Estas son las principales tramas de un enredo donde las convenciones del espacio de realización (o validación
de lo real) determinan los contenidos en tal medida que no es posible diversificar éstos más allá de la estructura de
las corporaciones y la competencia por el mercado, concentrada en unas cuantas zonas o géneros. El espectador
deja de ser el ciudadano de la democracia institucional para convertirse en súbdito de alguno de los reinos que
forman el mundo mediático, y envuelto la primera vez por la falta de opciones, suscribe voluntariamente su lealtad en
las ocasiones subsiguientes. Así, encuentra un grupo juvenil en los mensajes comerciales, en el "tema" de una
telenovela, en programas "especiales" o "conciertos", en un acto promocional de su disco en los centros comerciales,
en espacios musicales y entrevistas radiofónicas, en
chats, sondeos y spam por Internet, etcétera. Esta red
multimedia puede estar controlada por un solo grupo, pero es muy probable que su competidor más acérrimo ofrezca a los
fans o a su público la "opción" de seguir al mismo grupo (actriz, actor, locutor, deportista o político del momento)
en su propia telaraña mediática.
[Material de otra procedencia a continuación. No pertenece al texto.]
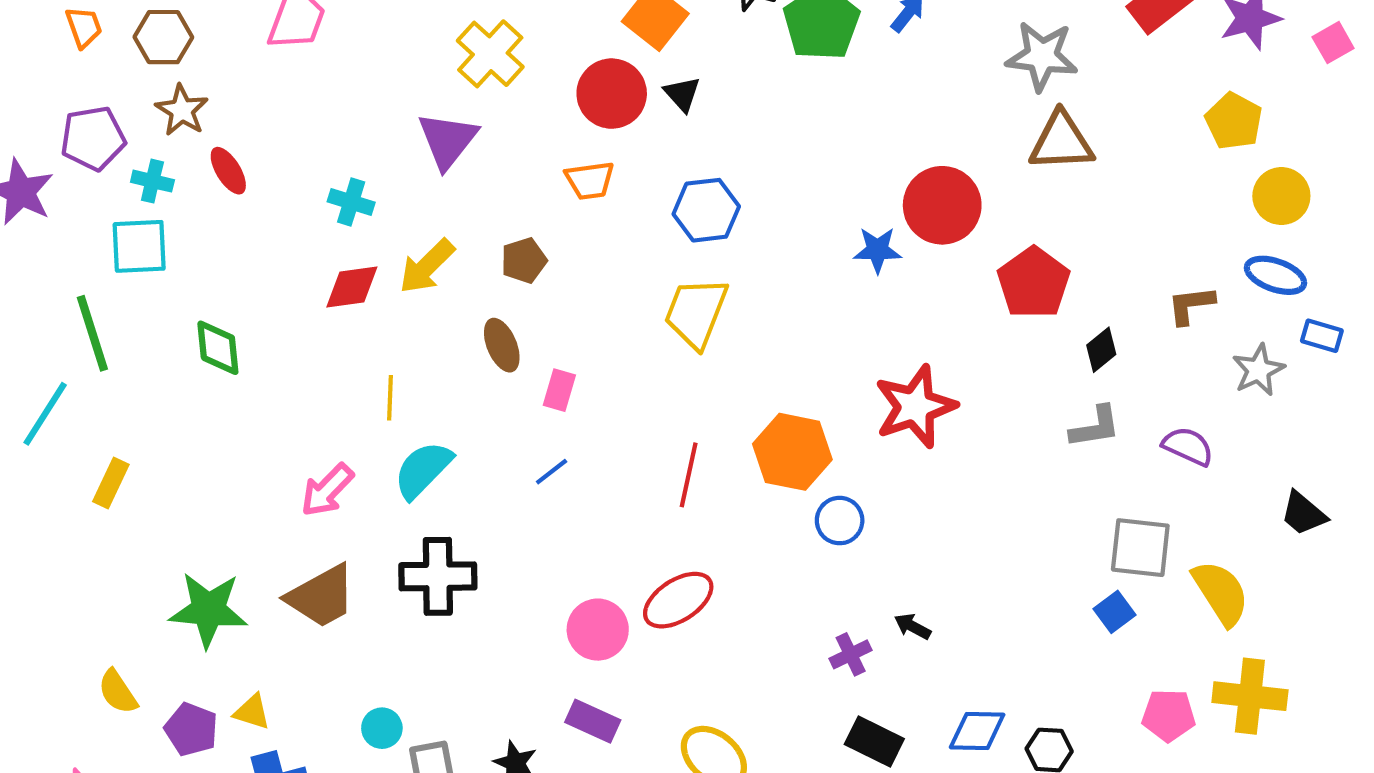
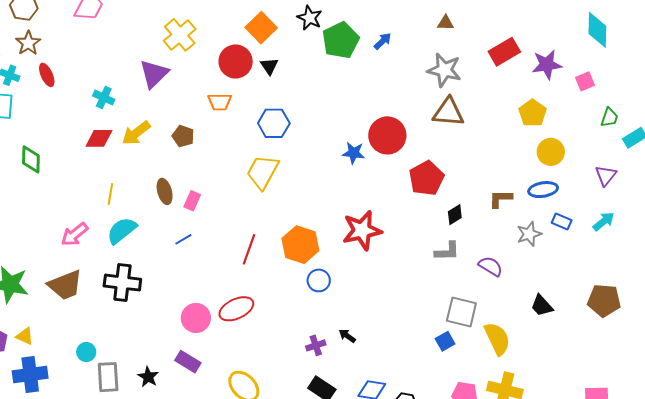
brown pentagon: (524, 260) -> (183, 136), turned 30
blue ellipse: (1275, 275) -> (543, 190), turned -36
brown ellipse: (502, 345) -> (165, 191), moved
Si el primer grupo invirtió en la exclusividad del "artista" que promueve, lo
más probable es que el competidor logre el milagro de "descubrir" un talento (y una cara y un estilo y un modo de
pensar) casi gemelo.
Cobran sentido las palabras de Baudrillard sobre la fascinación seductora de la clonación, que permite
convertir el cambio, la diversidad, en un acto sin riesgo, al "saltar de lo mismo a lo mismo". Quien gasta en Kabah gasta
en OV7 y, curiosamente, en Britney Spears, determinado tipo de ropa y los desfiles de estrellas en la pantalla
que convierte todo en un plasma que no nutre, pero refleja en su opacidad lo que el espectador debe querer
desear: un código de acceso a la existencia.
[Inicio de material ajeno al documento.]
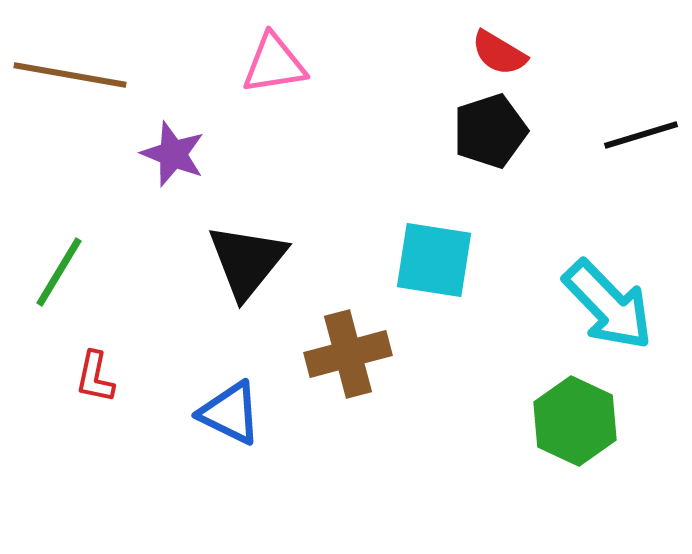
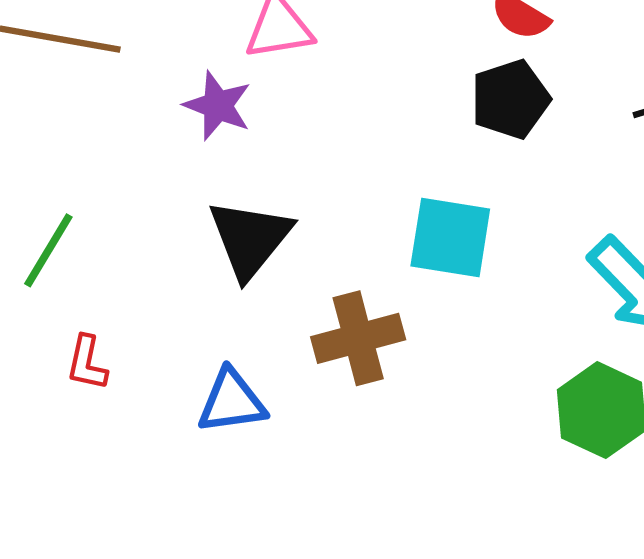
purple star: (173, 154) -> (218, 106), moved
blue triangle: (230, 413) -> (232, 402), turned -34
Esta univocidad infernal de los contenidos se refuerza con el avance de dos tendencias claramente definidas
en el imaginario social de nuestra época: la ficción teledramática se "alimenta" de los rostros y las historias de la
"vida real" (Mujer, casos de la vida
real; Lo que callamos las mujeres) y la "vida real" se convierte inequívocamente
en una ficción, disolviéndose en lo inverosímil y compensando este proceso con un énfasis grotesco
(talk shows vecinales e informativos,
VidaTV con su magnífico título y
El mañanero). En todos los casos la "vida real"
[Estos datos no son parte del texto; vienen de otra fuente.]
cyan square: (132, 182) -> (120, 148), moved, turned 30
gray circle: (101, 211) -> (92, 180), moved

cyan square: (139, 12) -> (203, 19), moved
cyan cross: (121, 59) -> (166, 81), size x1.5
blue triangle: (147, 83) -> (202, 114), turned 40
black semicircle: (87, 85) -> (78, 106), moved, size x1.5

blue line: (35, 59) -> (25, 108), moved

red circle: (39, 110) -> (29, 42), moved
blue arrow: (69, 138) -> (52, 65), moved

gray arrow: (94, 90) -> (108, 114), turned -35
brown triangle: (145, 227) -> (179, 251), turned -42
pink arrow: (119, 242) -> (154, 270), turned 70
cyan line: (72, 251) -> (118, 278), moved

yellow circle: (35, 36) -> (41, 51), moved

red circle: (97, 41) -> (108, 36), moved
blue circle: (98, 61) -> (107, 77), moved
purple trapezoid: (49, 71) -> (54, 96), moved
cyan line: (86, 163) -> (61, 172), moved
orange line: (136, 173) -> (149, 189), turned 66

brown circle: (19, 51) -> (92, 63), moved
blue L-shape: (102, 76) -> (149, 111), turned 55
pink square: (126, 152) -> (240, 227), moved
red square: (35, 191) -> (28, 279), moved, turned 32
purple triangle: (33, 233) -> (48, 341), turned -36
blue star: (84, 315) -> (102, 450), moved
termina siendo sólo una materia prima de la ficción televisiva, y no la más importante. Cuando se presenta de
modo testimonial, a través de las lentes de los noticieros y de esa especie de noticiero sentimental que se vuelven
las telenovelas, los hechos de la calle y de la política se reciben como un retorcimiento de los contenidos
originados dentro del medio, como la ficción de la ficción y pierden credibilidad. Es necesario que llegue el maestro
de ceremonias (por lo general conductor y director del noticiero al mismo tiempo) para que el público juegue
correctamente y, en una voltereta cínica, participe de la desrealización del entorno mediante un sondeo, un concurso,
una adivinanza o una denuncia, todo en el mismo nivel.
Entonces los medios hacen aparecer en su teledrama perpetuo a un personaje de personalidad simple:
el teleciudadano que apoya, critica, opina... según el guión o las necesidades de producción que señale en ese momento la lucha por el mercado.